The plain shed could be formed with a tappet and levers, as in journal weaving, and the griffe would only be raised for every figuring shot. Plain cloth might also be wrought with a twilling motion on the machine, such as is used on twilling jacquards. A pair of pressure heddles in front of the harness is a common method of accomplishing this in the hand loom. The harness is drawn for one shot, then let down, and one of the pressure heddles sunk and the other raised for the second shot. For the third shot the harness is again drawn, and for the fourth shot the plain shed is crossed with the heddles. A twill or any figure may be used, as well as a plain ground.
The next step in double cloth is perhaps double-weft-faced cloth—that is, when the surface of the cloth on both sides is formed by weft, the warp lying in the centre, and merely acting as binders to bind the two wefts together. The warp may occasionally be brought to the surface to give additional effect, or to add a third colour; or the body of the weft may be kept on one side, the warp forming the ground on the other side, with a weft figure on it, producing a one-sided cloth.
This class of work is best wrought in a pick-and-pick loom; but a check loom—that is, one with extra boxes at one side only—can frequently be used, and gives much less trouble. For a check loom two fine shots may be used as one, having each pair of cards alike, except at the selvage, and throwing two shots into each shed. Of course this takes twice the number of picks and cards (unless two picks be given to each card), but in some cases, as for borders, this may be an advantage in comparison with working pick-and-pick. Often two succeeding cards of the pattern for the same colour are made to follow each other, as may be found in tapestries, &c., and the weft knocks up into its place without showing any defect; but in a heavy cloth, with a thick or stiff warp, the weft could not be knocked close together on this principle. With a fine binding, warp of cotton and a thicker weft of woollen or worsted, there is no difficulty in this working.

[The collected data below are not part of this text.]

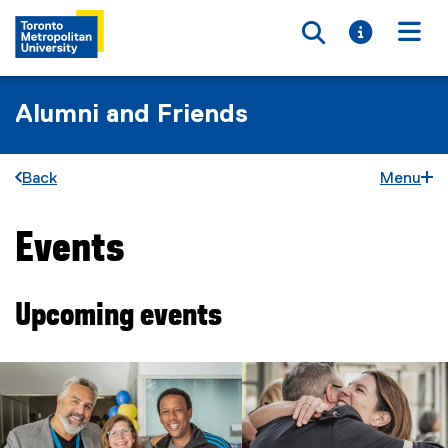
Toggle searc
Toggle i
Togg
Alumni and Friends
Back
Menu
Events
You are now in the main content area
Upcoming events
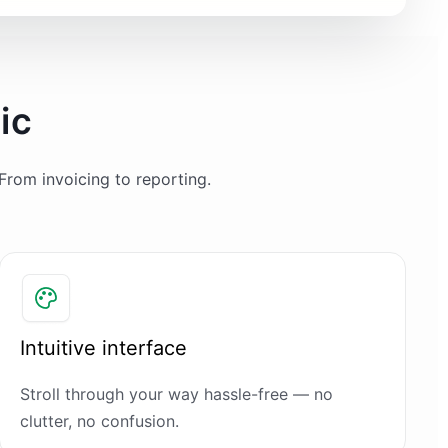
ic
From invoicing to reporting.
Intuitive interface
Stroll through your way hassle-free — no
clutter, no confusion.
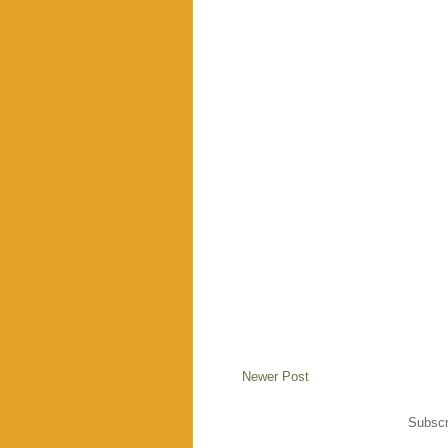
Newer Post
Subscr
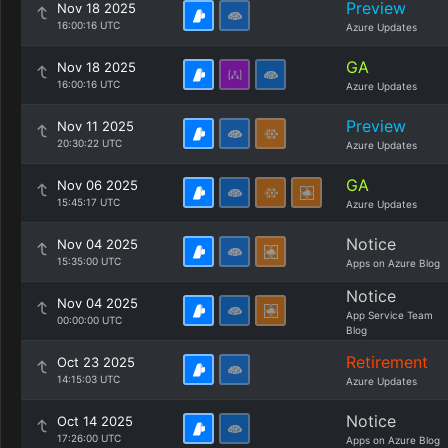
Preview
Nov 18 2025
16:00:16 UTC
Azure Updates
GA
Nov 18 2025
16:00:16 UTC
Azure Updates
Preview
Nov 11 2025
20:30:22 UTC
Azure Updates
GA
Nov 06 2025
15:45:17 UTC
Azure Updates
Notice
Nov 04 2025
15:35:00 UTC
Apps on Azure Blog
Notice
Nov 04 2025
App Service Team
00:00:00 UTC
Blog
Retirement
Oct 23 2025
14:15:03 UTC
Azure Updates
Notice
Oct 14 2025
17:26:00 UTC
Apps on Azure Blog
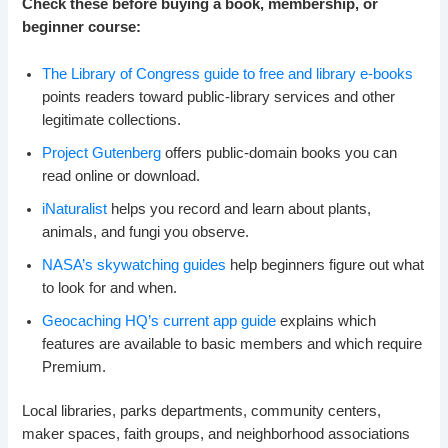
Check these before buying a book, membership, or
beginner course:
The Library of Congress guide to free and library e-books
points readers toward public-library services and other
legitimate collections.
Project Gutenberg
offers public-domain books you can
read online or download.
iNaturalist
helps you record and learn about plants,
animals, and fungi you observe.
NASA’s skywatching guides
help beginners figure out what
to look for and when.
Geocaching HQ’s current app guide
explains which
features are available to basic members and which require
Premium.
Local libraries, parks departments, community centers,
maker spaces, faith groups, and neighborhood associations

For double-weft-faced patterns the simplest method of designing is to paint the pattern as if for plain damask, and then cut two cards for each line of the design paper, one card being cut exactly the reverse of the other; that is, the cutter cuts the painted squares for one card and the ground squares for the next card. In lacing these two cards are kept together, a ground and a flowering card coming alternately. There is, however, an objection to this method of binding the texture of the cloth, though in many cases it works very well. The objection is that the warp has to be brought from the face of one side through to the face of the other side for the succeeding shot to form the binding, instead of being brought from the centre only to the face as it should be.